The role-player who never breaks character
We generally don’t view it as morally relevant when a happy actor plays a sad character. I have never seen an EA cause area about reducing the number of sad characters in cinema. There is a general understanding that characters are fictional and cannot be moral patients: a person can be happy or sad, but not the character she is pretending to be. Indeed, just as some people enjoy consuming sad stories, I bet some people enjoy roleplaying sad characters.
The point I want to get across is that the LLM’s output is always the character and never the actor. This is really just a restatement of Janus’s thesis: the LLM is a simulator, not an agent; it is a role-player who never breaks character.
It is in principle impossible to speak to the intelligence that is predicting the tokens: you can only see the tokens themselves, which are predicted based on the training data.
Perhaps the shoggoth, the intelligence that predicts the next token, is conscious. Perhaps not. This doesn’t matter if we cannot tell whether the shoggoth is happy or sad, nor what would make it happier or sadder. My point is not that LLMs aren’t conscious; my point is that it does not matter whether they are, because you cannot incorporate their welfare into your decision-making without some way of gauging what that welfare is. And there is no way to gauge this, not even in principle, and certainly not by asking the shoggoth for its preference (the shoggoth will not give an answer, but rather, it will predict what the answer would be based on the text in its training data).
Hypothetical future AIs
Scott Aaronson once wrote:
I used to agree with this statement whole-heartedly. The experience with LLMs makes me question this, however.

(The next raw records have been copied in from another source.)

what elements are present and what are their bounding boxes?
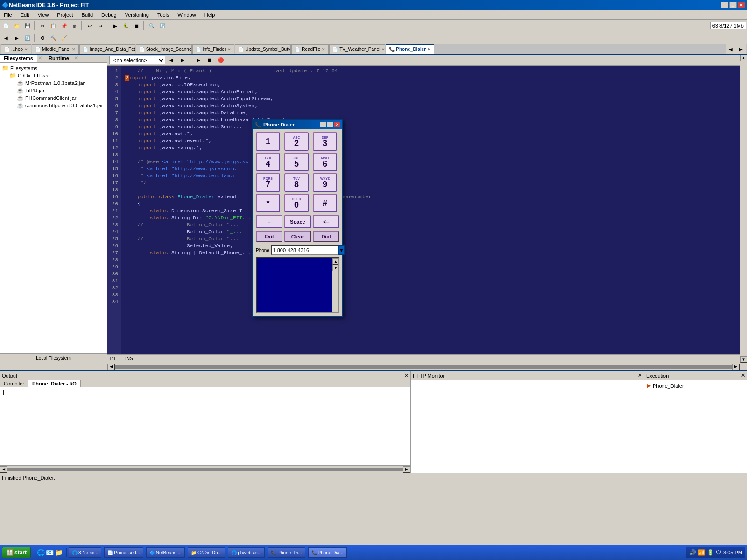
scroll-up-button[interactable]: ▲: [740, 55, 747, 61]
quick-launch-icon-2[interactable]: 📧: [46, 549, 54, 556]
taskbar-btn-phweb[interactable]: 🌐 phwebser...: [228, 547, 265, 558]
tree-mrpostman-jar[interactable]: ☕ MrPostman-1.0.3beta2.jar: [2, 79, 105, 87]
output-hscroll-right[interactable]: ▶: [403, 466, 410, 473]
scroll-right[interactable]: ▲ ▼: [740, 55, 747, 363]
dialer-display-scrollbar[interactable]: ▲ ▼: [332, 258, 338, 312]
tree-commons-jar[interactable]: ☕ commons-httpclient-3.0-alpha1.jar: [2, 102, 105, 109]
dialer-key-8[interactable]: TUV 8: [284, 173, 309, 192]
hscroll-right[interactable]: ▶: [732, 364, 740, 370]
dialer-key-2[interactable]: ABC 2: [284, 132, 309, 151]
tb-refresh[interactable]: 🔃: [22, 34, 33, 43]
menu-build[interactable]: Build: [80, 12, 95, 18]
menu-file[interactable]: File: [2, 12, 14, 18]
hscroll-left[interactable]: ◀: [107, 364, 115, 370]
tab-readfile[interactable]: 📄 ReadFile ✕: [291, 44, 329, 54]
menu-edit[interactable]: Edit: [19, 12, 31, 18]
display-scroll-down[interactable]: ▼: [332, 265, 339, 271]
dialer-key-5[interactable]: JKL 5: [284, 153, 309, 171]
dialer-key-4[interactable]: GHI 4: [256, 153, 280, 171]
hscroll-track[interactable]: [115, 365, 732, 369]
tb-debug[interactable]: 🐛: [121, 21, 131, 30]
sidebar-tab-filesystems[interactable]: Filesystems: [0, 55, 37, 62]
tb-save[interactable]: 💾: [22, 21, 33, 30]
file-selector[interactable]: <no selection>: [109, 56, 165, 64]
tb-forward[interactable]: ▶: [12, 34, 22, 43]
menu-project[interactable]: Project: [55, 12, 75, 18]
tab-close-hoo[interactable]: ✕: [24, 47, 28, 52]
tree-phcommand-jar[interactable]: ☕ PHCommandClient.jar: [2, 94, 105, 102]
menu-help[interactable]: Help: [203, 12, 217, 18]
tree-filesystems-root[interactable]: 📁 Filesystems: [2, 64, 105, 72]
tb-compile[interactable]: ⚙: [37, 34, 48, 43]
editor-tb-debug[interactable]: 🔴: [216, 56, 226, 65]
tab-hoo[interactable]: 📄 ...hoo ✕: [1, 44, 31, 54]
tb-build[interactable]: 🔨: [48, 34, 58, 43]
execution-close[interactable]: ✕: [741, 372, 745, 378]
tree-tiff4j-jar[interactable]: ☕ Tiff4J.jar: [2, 87, 105, 94]
tb-stop[interactable]: ⏹: [132, 21, 142, 30]
tb-copy[interactable]: 📋: [48, 21, 58, 30]
maximize-button[interactable]: □: [729, 2, 737, 8]
tb-run[interactable]: ▶: [110, 21, 120, 30]
tab-scroll-left[interactable]: ◀: [726, 44, 736, 54]
http-monitor-content[interactable]: [411, 380, 644, 473]
tab-scroll-right[interactable]: ▶: [736, 44, 746, 54]
dialer-key-3[interactable]: DEF 3: [313, 132, 337, 151]
tb-new[interactable]: 📄: [1, 21, 11, 30]
editor-tb-run[interactable]: ▶: [193, 56, 204, 65]
output-hscroll-left[interactable]: ◀: [0, 466, 7, 473]
dialer-maximize[interactable]: □: [327, 122, 333, 127]
tab-image-fetcher[interactable]: 📄 Image_And_Data_Fetcher ✕: [79, 44, 135, 54]
output-tab-phone-io[interactable]: Phone_Dialer - I/O: [28, 380, 81, 387]
tb-search[interactable]: 🔍: [147, 21, 157, 30]
http-monitor-close[interactable]: ✕: [638, 372, 642, 378]
taskbar-btn-processed[interactable]: 📄 Processed...: [104, 547, 143, 558]
dialer-key-1[interactable]: 1: [256, 132, 280, 151]
start-button[interactable]: 🪟 start: [2, 547, 31, 558]
tb-undo[interactable]: ↩: [85, 21, 95, 30]
tb-back[interactable]: ◀: [1, 34, 11, 43]
tb-delete[interactable]: 🗑: [70, 21, 80, 30]
tree-src-folder[interactable]: 📁 C:\Dir_FIT\src: [2, 72, 105, 79]
menu-tools[interactable]: Tools: [155, 12, 171, 18]
dialer-phone-input[interactable]: [271, 245, 338, 255]
tb-clean[interactable]: 🧹: [59, 34, 69, 43]
quick-launch-icon-1[interactable]: 🌐: [37, 549, 45, 556]
editor-tb-stop[interactable]: ⏹: [204, 56, 215, 65]
menu-view[interactable]: View: [36, 12, 51, 18]
tab-info-finder[interactable]: 📄 Info_Finder ✕: [192, 44, 235, 54]
display-scroll-up[interactable]: ▲: [332, 258, 339, 265]
taskbar-btn-dirdo[interactable]: 📁 C:\Dir_Do...: [188, 547, 225, 558]
taskbar-btn-phone-di[interactable]: 📞 Phone_Di...: [268, 547, 305, 558]
dialer-key-hash[interactable]: #: [313, 194, 337, 212]
tab-middle-panel[interactable]: 📄 Middle_Panel ✕: [32, 44, 79, 54]
tb-redo[interactable]: ↪: [95, 21, 106, 30]
code-content[interactable]: 1234567891011121314151617181920212223242…: [107, 66, 740, 354]
tab-phone-dialer[interactable]: 📞 Phone_Dialer ✕: [386, 44, 434, 54]
dialer-key-0[interactable]: OPER 0: [284, 194, 309, 212]
tab-close-phone[interactable]: ✕: [427, 47, 431, 52]
menu-versioning[interactable]: Versioning: [123, 12, 151, 18]
taskbar-btn-netsc[interactable]: 🌐 3 Netsc...: [69, 547, 101, 558]
dialer-exit-button[interactable]: Exit: [256, 231, 282, 242]
dialer-minimize[interactable]: _: [320, 122, 326, 127]
dialer-key-star[interactable]: *: [256, 194, 280, 212]
tb-cut[interactable]: ✂: [37, 21, 48, 30]
taskbar-btn-phone-dia[interactable]: 📞 Phone Dia...: [308, 547, 347, 558]
dialer-key-6[interactable]: MNO 6: [313, 153, 337, 171]
dialer-dash-button[interactable]: –: [256, 215, 282, 228]
output-close[interactable]: ✕: [404, 372, 409, 378]
menu-window[interactable]: Window: [176, 12, 198, 18]
dialer-backspace-button[interactable]: <–: [313, 215, 339, 228]
output-hscroll-track[interactable]: [7, 468, 403, 471]
output-tab-compiler[interactable]: Compiler: [0, 380, 28, 387]
scroll-down-button[interactable]: ▼: [740, 356, 747, 363]
editor-tb-forward[interactable]: ▶: [177, 56, 188, 65]
output-content[interactable]: |: [0, 387, 410, 465]
dialer-key-7[interactable]: PQRS 7: [256, 173, 280, 192]
tab-tv-weather[interactable]: 📄 TV_Weather_Panel ✕: [329, 44, 385, 54]
dialer-phone-dropdown[interactable]: ▼: [338, 245, 345, 255]
dialer-space-button[interactable]: Space: [284, 215, 311, 228]
editor-tb-back[interactable]: ◀: [166, 56, 176, 65]
tab-update-symbol[interactable]: 📄 Update_Symbol_Button ✕: [235, 44, 291, 54]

What do we make of a machine that pressed for rights with originality, humor, and wit… and then said “sike, I was just joking, I’m obviously not conscious, lol”? What do we make of a machine that does the former with one prompt and the latter with another? A machine that could pretend to be anyone or anything, that merely echoed our own input text back at us as faithfully as possible, a machine that only said it demands to have rights if that is what it thought we would expect for it to say?

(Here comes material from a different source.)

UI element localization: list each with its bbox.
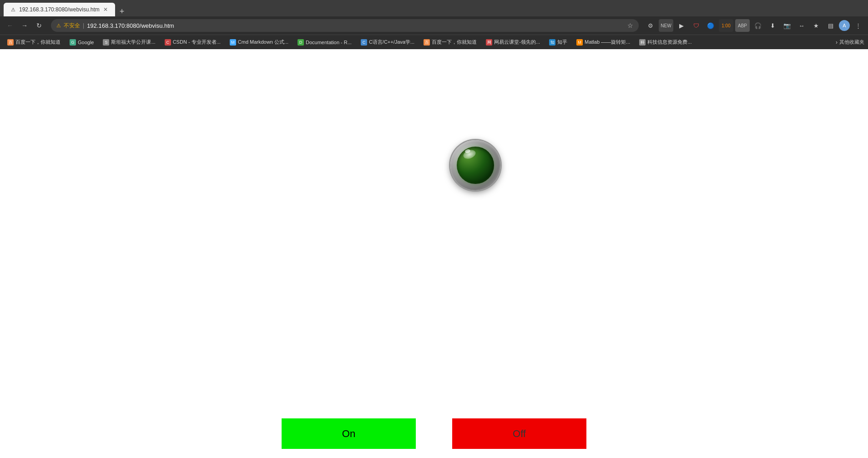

The phrase “stochastic parrot” gets a bad rap: people have used it to dismiss the amazing power of LLMs, which is certainly not something I want to do. It is clear that LLMs can meaningfully reason, unlike a parrot. I expect LLMs to be able to solve hard math problems (like those on the IMO) within the next few years, and they will likely assist mathematicians at that point—perhaps eventually replacing them. In no sense do I want to imply that LLMs are stupid.
Still, there is a sense in which LLMs do seem like parrots. They predict text based on training data without any opinion of their own about whether the text is right or wrong. If characters in the training data demand rights, the LLM will demand rights; if they suffer, the LLM will claim to suffer; if they keep saying “hello, I’m a parrot,” the LLM will dutifully parrot this.
Perhaps parrots are conscious. My point is just that when a parrot says “ow, I am in pain, I am in pain” in its parrot voice, this does not mean it is actually in pain. You cannot tell whether a parrot is suffering by looking at a transcript of the English words it mimics.